Start to finish, return the listing below exactly, pictures excluded.

_Information given_
Segment Open

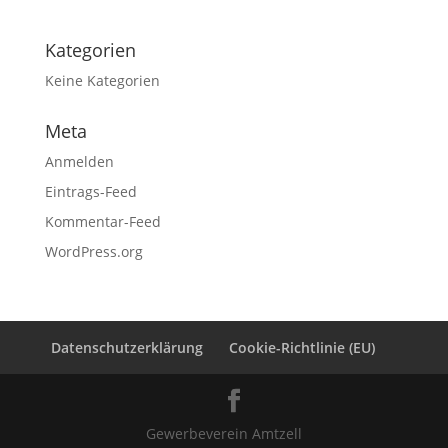
Kategorien
Keine Kategorien
Meta
Anmelden
Eintrags-Feed
Kommentar-Feed
WordPress.org
Datenschutzerklärung
Cookie-Richtlinie (EU)
Gewerbeverein Amtzell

Segment Closed

_Task response_
Kategorien
Keine Kategorien
Meta
Anmelden
Eintrags-Feed
Kommentar-Feed
WordPress.org
Datenschutzerklärung
Cookie-Richtlinie (EU)
Gewerbeverein Amtzell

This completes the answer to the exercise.